Christian Vitense, Alexander V. Krivov, Hiroshi Kobayashi, Torsten Löhne
(Abridged) We access the expected EKB dust disk properties by modeling. We
treat the debiased population of the known transneptunian objects (TNOs) as
parent bodies and generate the dust with our collisional code. The resulting
dust distributions are modified to take into account the influence of
gravitational scattering and resonance trapping by planets on migrating dust
grains as well as the effect of sublimation. A difficulty is that the amount
and distribution of dust are largely determined by sub-kilometer-sized bodies.
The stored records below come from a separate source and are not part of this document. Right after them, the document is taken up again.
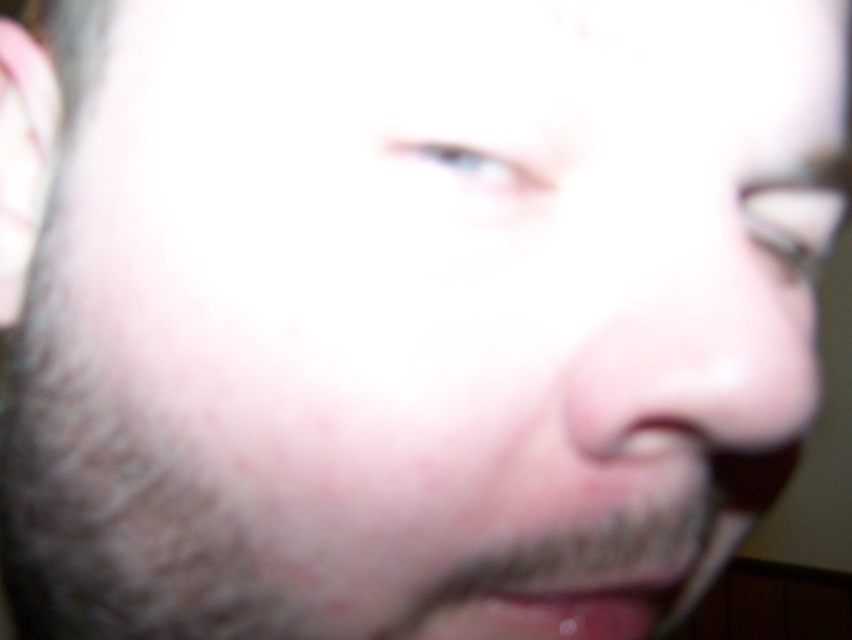 You are a makeup artist preparing to apply contouring to the pink smooth nose at center and the pink glossy lips at lower center. Which of these two features requires a larger contouring product amount due to its size?

The pink smooth nose at center requires a larger contouring product amount because it has a larger size compared to the pink glossy lips at lower center.

You are a makeup artist preparing to apply lipstick. You notice the pink smooth nose at center and the pink glossy lips at lower center. Which feature is positioned closer to your brush when you are applying the lipstick?

The pink smooth nose at center is closer to the viewer than the pink glossy lips at lower center, so the nose would be closer to the brush during application.

You are a makeup artist preparing to apply lipstick. You need to ensure the lipstick is centered between the pink smooth nose at center and the pink glossy lips at lower center. Which object should you use as the reference point to align the lipstick?

The pink glossy lips at lower center should be used as the reference point because the pink smooth nose at center is positioned on the right side of them, so aligning the lipstick with the lips ensures proper centering. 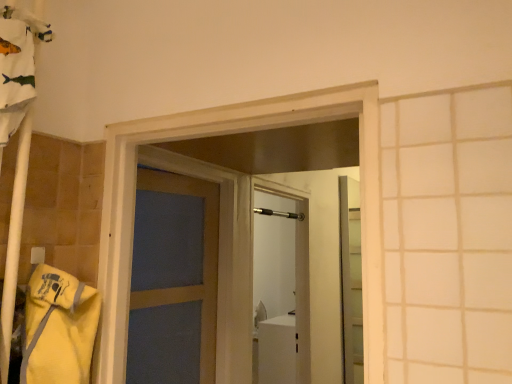 Question: Considering the relative positions of metallic silver shower at center and metallic elevator at right in the image provided, is metallic silver shower at center to the right of metallic elevator at right from the viewer's perspective?

Choices:
 (A) yes
 (B) no

Answer: (B)

Question: Is metallic silver shower at center surrounding metallic elevator at right?

Choices:
 (A) yes
 (B) no

Answer: (B)

Question: Is metallic silver shower at center located outside metallic elevator at right?

Choices:
 (A) no
 (B) yes

Answer: (B)

Question: Does metallic silver shower at center have a greater width compared to metallic elevator at right?

Choices:
 (A) no
 (B) yes

Answer: (B)

Question: Is metallic silver shower at center oriented away from metallic elevator at right?

Choices:
 (A) yes
 (B) no

Answer: (B)

Question: Considering the relative sizes of metallic silver shower at center and metallic elevator at right in the image provided, is metallic silver shower at center taller than metallic elevator at right?

Choices:
 (A) yes
 (B) no

Answer: (B)

Question: From a real-world perspective, is metallic elevator at right located higher than metallic silver shower at center?

Choices:
 (A) no
 (B) yes

Answer: (A)

Question: Does metallic elevator at right have a lesser width compared to metallic silver shower at center?

Choices:
 (A) no
 (B) yes

Answer: (B)

Question: Does metallic elevator at right appear on the left side of metallic silver shower at center?

Choices:
 (A) yes
 (B) no

Answer: (B)

Question: Is metallic elevator at right further to the viewer compared to metallic silver shower at center?

Choices:
 (A) yes
 (B) no

Answer: (A)

Question: Does metallic elevator at right have a greater height compared to metallic silver shower at center?

Choices:
 (A) no
 (B) yes

Answer: (B)

Question: Is metallic elevator at right completely or partially outside of metallic silver shower at center?

Choices:
 (A) no
 (B) yes

Answer: (B)

Question: Based on their sizes in the image, would you say metallic silver shower at center is bigger or smaller than metallic elevator at right?

Choices:
 (A) big
 (B) small

Answer: (B) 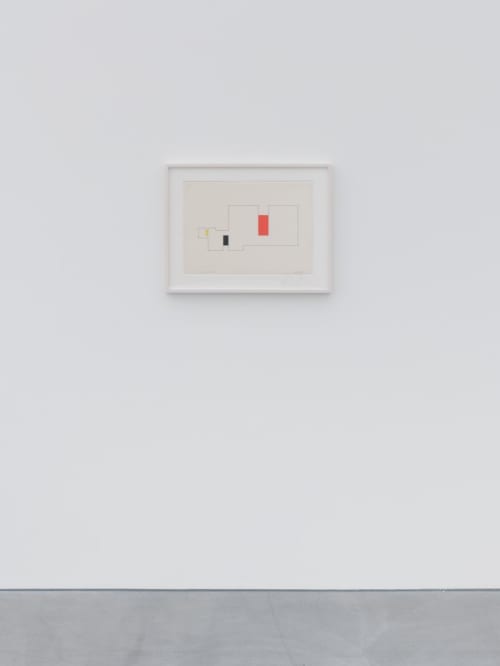 Locate an element on the screen. This screenshot has width=500, height=666. floor is located at coordinates (x=275, y=629). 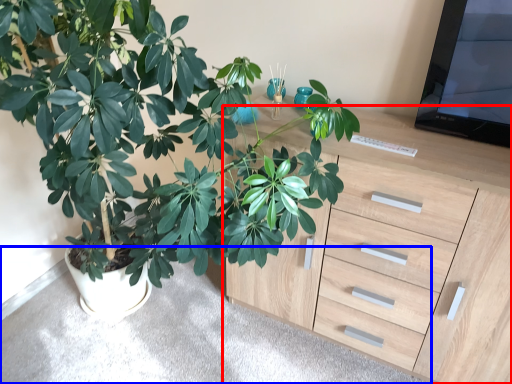 Question: Which object appears farthest to the camera in this image, chest of drawers (highlighted by a red box) or gray (highlighted by a blue box)?

Choices:
 (A) chest of drawers
 (B) gray

Answer: (B) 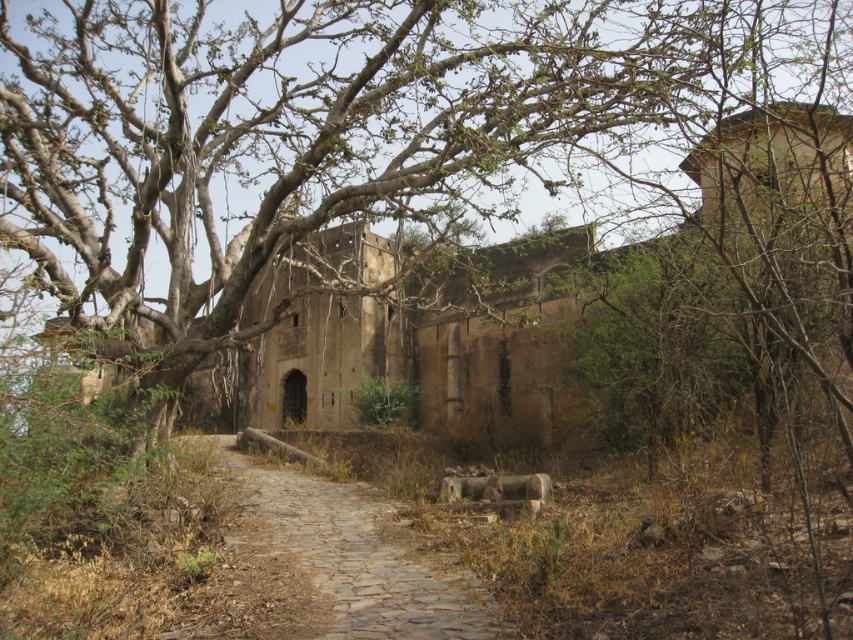 You are a hiker who wants to walk along the brown stone path at center without stepping on the rusty metallic barrel at center. Based on the scene, is the path wide enough for you to avoid the barrel?

The brown stone path at center has a lesser height compared to rusty metallic barrel at center, which means the barrel is taller than the path. Since the path is lower, you can walk around or step over the barrel to avoid it.

You are a hiker carrying a backpack weighing 20 kilograms. You are standing on the cobblestone path leading to the old building. You see the brown stone path at center and the rusty metallic barrel at center. How far apart are these two objects?

The brown stone path at center and the rusty metallic barrel at center are 10.35 meters apart from each other. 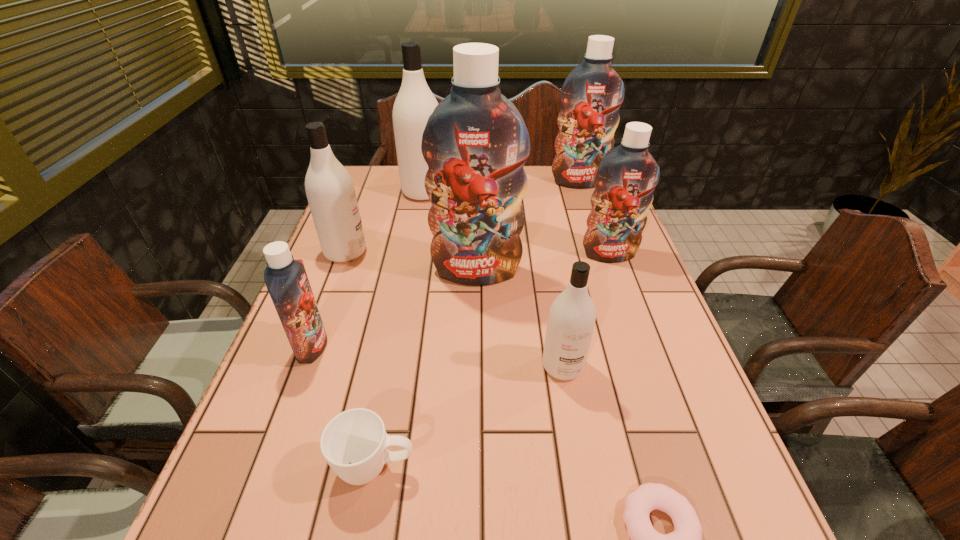 This screenshot has width=960, height=540. What are the coordinates of `vacant space located with the handle on the side of the eighth tallest object` in the screenshot? It's located at [624, 467].

The height and width of the screenshot is (540, 960). I want to click on object that is at the far right corner, so [591, 96].

Where is `free spot at the far edge of the desktop`? free spot at the far edge of the desktop is located at coordinates (544, 193).

In the image, there is a desktop. Identify the location of vacant space at the left edge. (326, 303).

This screenshot has width=960, height=540. Identify the location of vacant space at the right edge. (628, 285).

Locate an element on the screen. The width and height of the screenshot is (960, 540). free space at the far left corner of the desktop is located at coordinates (365, 174).

Where is `vacant region at the far right corner of the desktop`? The width and height of the screenshot is (960, 540). vacant region at the far right corner of the desktop is located at coordinates (581, 190).

You are a GUI agent. You are given a task and a screenshot of the screen. Output one action in this format:
    pyautogui.click(x=<x>, y=<y>)
    Task: Click on the blank region between the cup and the leftmost blue shampoo
    
    Given the screenshot: What is the action you would take?
    pyautogui.click(x=344, y=407)

The width and height of the screenshot is (960, 540). Identify the location of free space between the third shampoo from right to left and the second biggest blue shampoo. (570, 274).

The height and width of the screenshot is (540, 960). Identify the location of vacant space that's between the smallest blue shampoo and the sixth object from left to right. (438, 356). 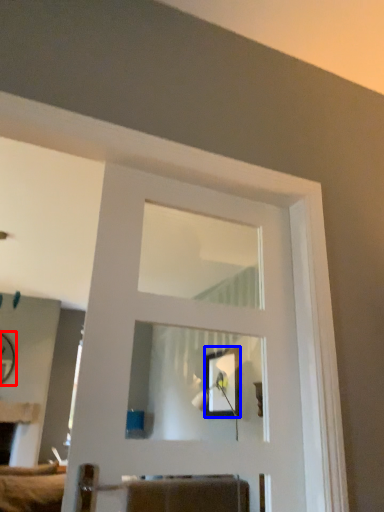 Question: Which of the following is the farthest to the observer, mirror (highlighted by a red box) or picture frame (highlighted by a blue box)?

Choices:
 (A) mirror
 (B) picture frame

Answer: (A) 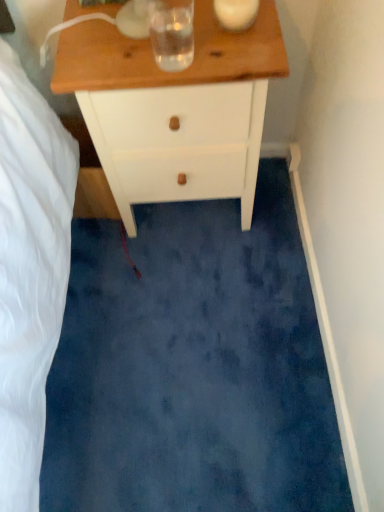 This screenshot has height=512, width=384. I want to click on vacant space situated above white wood chest of drawers at upper center (from a real-world perspective), so click(158, 36). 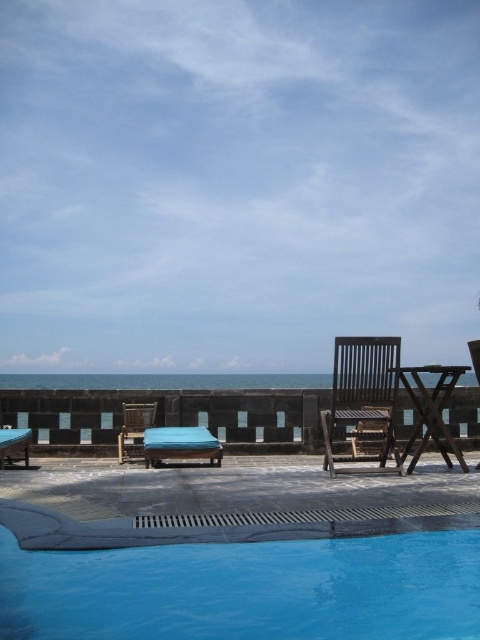 Does teal fabric chair at center appear over wooden beach chair at center?

Yes, teal fabric chair at center is above wooden beach chair at center.

Is teal fabric chair at center closer to camera compared to wooden beach chair at center?

Yes.

Image resolution: width=480 pixels, height=640 pixels. Describe the element at coordinates (180, 444) in the screenshot. I see `teal fabric chair at center` at that location.

Where is `teal fabric chair at center`? This screenshot has height=640, width=480. teal fabric chair at center is located at coordinates (180, 444).

Is point (342, 348) less distant than point (131, 428)?

Yes, point (342, 348) is in front of point (131, 428).

Can you confirm if dark brown wooden beach chair at center is bigger than wooden beach chair at center?

Yes.

Locate an element on the screen. Image resolution: width=480 pixels, height=640 pixels. dark brown wooden beach chair at center is located at coordinates (362, 403).

Who is positioned more to the right, blue smooth water at lower center or teal fabric chair at center?

blue smooth water at lower center is more to the right.

Consider the image. Which is above, blue smooth water at lower center or teal fabric chair at center?

blue smooth water at lower center is higher up.

Describe the element at coordinates (240, 580) in the screenshot. I see `blue smooth water at lower center` at that location.

You are a GUI agent. You are given a task and a screenshot of the screen. Output one action in this format:
    pyautogui.click(x=<x>, y=<y>)
    Task: Click on the blue smooth water at lower center
    
    Given the screenshot: What is the action you would take?
    pyautogui.click(x=240, y=580) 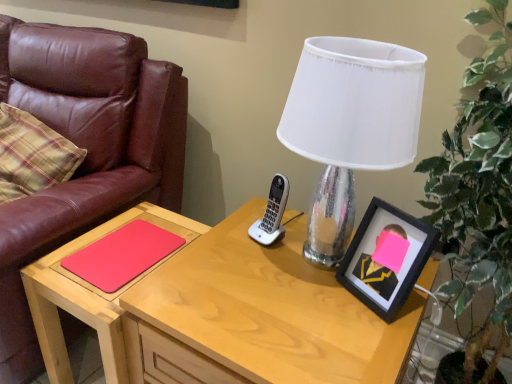 At what (x,y) coordinates should I click in order to perform the action: click on blank space situated above rubberized matte red notepad at lower left (from a real-world perspective). Please return your answer as a coordinate pair (x, y). This screenshot has width=512, height=384. Looking at the image, I should click on tap(129, 245). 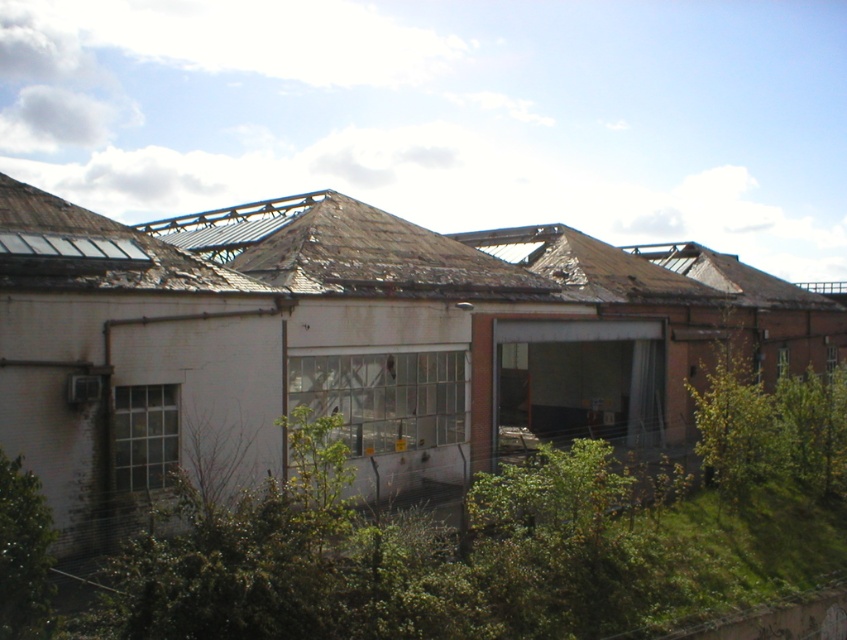 You are a drone operator trying to map the exterior of this industrial building. You have two points marked on your screen corresponding to coordinates in the image. The first point is at location point (662, 465) and the second is at point (225, 250). Which point is closer to the camera based on their positions in the image?

Point (225, 250) is closer to the camera because it is positioned in front of point (662, 465), which is further away.

Consider the image. You are a gardener tasked with trimming plants in the industrial complex. You have a 1.5 meter wide pathway between the green leafy shrub at center and the green leafy bush at lower left. Can you safely pass through this pathway with your 1.2 meter wide gardening cart?

The green leafy shrub at center is wider than the green leafy bush at lower left. Since the pathway between them is 1.5 meters wide, and your cart is 1.2 meters wide, there is enough space for the cart to pass safely as long as you stay centered in the path.

You are a maintenance worker assessing the building. You notice the weathered brown roof at upper center and the green leafy bush at lower left. Which object is positioned higher in the image?

The weathered brown roof at upper center is positioned higher than the green leafy bush at lower left. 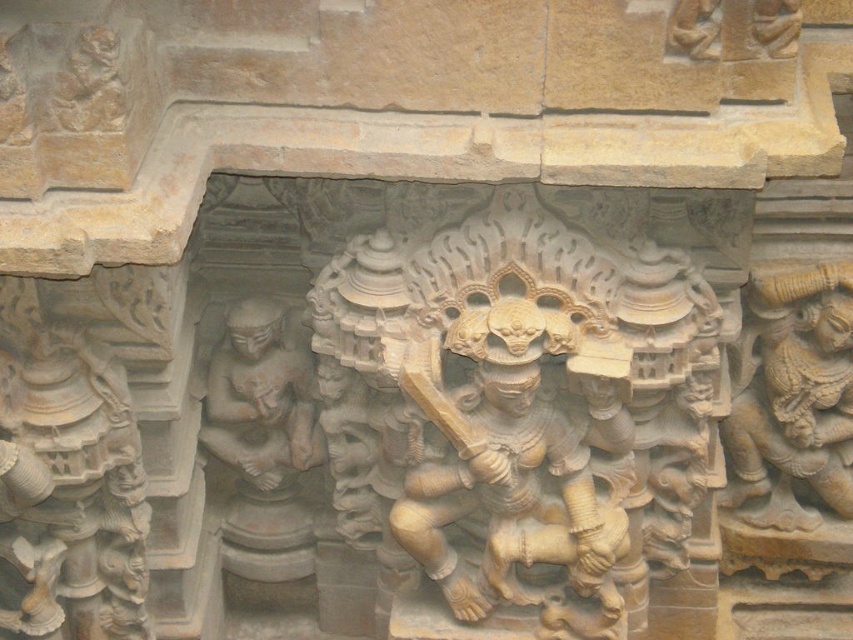 Is beige stone warrior at center thinner than smooth stone figure at center?

No, beige stone warrior at center is not thinner than smooth stone figure at center.

Can you confirm if beige stone warrior at center is positioned to the right of smooth stone figure at center?

Correct, you'll find beige stone warrior at center to the right of smooth stone figure at center.

Which is in front, point (496, 488) or point (281, 307)?

Point (496, 488) is in front.

The width and height of the screenshot is (853, 640). I want to click on beige stone warrior at center, so click(x=517, y=458).

Which is above, golden stone warrior at center or carved stone figure at right?

carved stone figure at right is higher up.

Between golden stone warrior at center and carved stone figure at right, which one appears on the left side from the viewer's perspective?

golden stone warrior at center

What do you see at coordinates (517, 410) in the screenshot? This screenshot has width=853, height=640. I see `golden stone warrior at center` at bounding box center [517, 410].

Locate an element on the screen. This screenshot has height=640, width=853. golden stone warrior at center is located at coordinates (517, 410).

Who is positioned more to the right, golden stone warrior at center or beige stone warrior at center?

From the viewer's perspective, golden stone warrior at center appears more on the right side.

Between golden stone warrior at center and beige stone warrior at center, which one has less height?

With less height is beige stone warrior at center.

Does point (540, 525) lie behind point (428, 547)?

Yes.

Find the location of a particular element. The height and width of the screenshot is (640, 853). golden stone warrior at center is located at coordinates (517, 410). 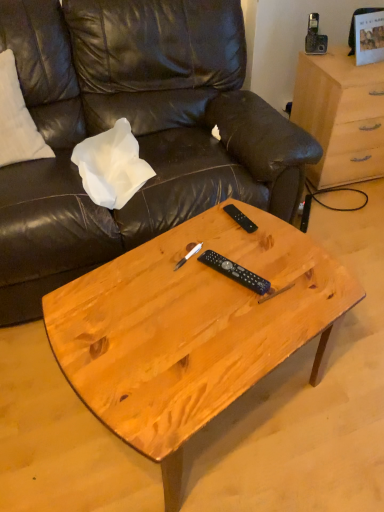 The height and width of the screenshot is (512, 384). In order to click on free location in front of black plastic remote at center, which is the 2th remote in front-to-back order in this screenshot , I will do `click(248, 257)`.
These are directly unobservable, and their properties cannot be accessed by
collisional modeling, because objects larger than 10...60m in the present-day
EKB are not in a collisional equilibrium. To place additional constraints, we
use in-situ measurements of the New Horizons spacecraft within 20AU. We show
that the TNO population has to have a break in the size distribution at s<70km.
However, even this still leaves us with several models that all correctly
reproduce a nearly constant dust impact rates in the region of giant planet
orbits and do not violate the constraints from the non-detection of the EKB
dust thermal emission by the COBE spacecraft. The modeled EKB dust disks, which
conform to the observational constraints, can either be transport-dominated or
intermediate between the transport-dominated and collision-dominated regime.
The in-plane optical depth of such disks is tau(r>10AU)~10^-6 and their
fractional luminosity is f_d~10^-7. Planets and sublimation are found to have
little effect on dust impact fluxes and dust thermal emission. The spectral
energy distribution of an EKB analog, as would be seen from 10pc distance,
peaks at wavelengths of 40...50\mum at F~0.5mJy, which is less than 1% of the
photospheric flux at those wavelengths. Therefore, exact EKB analogs cannot be
detected with present-day instruments such as Herschel/PACS.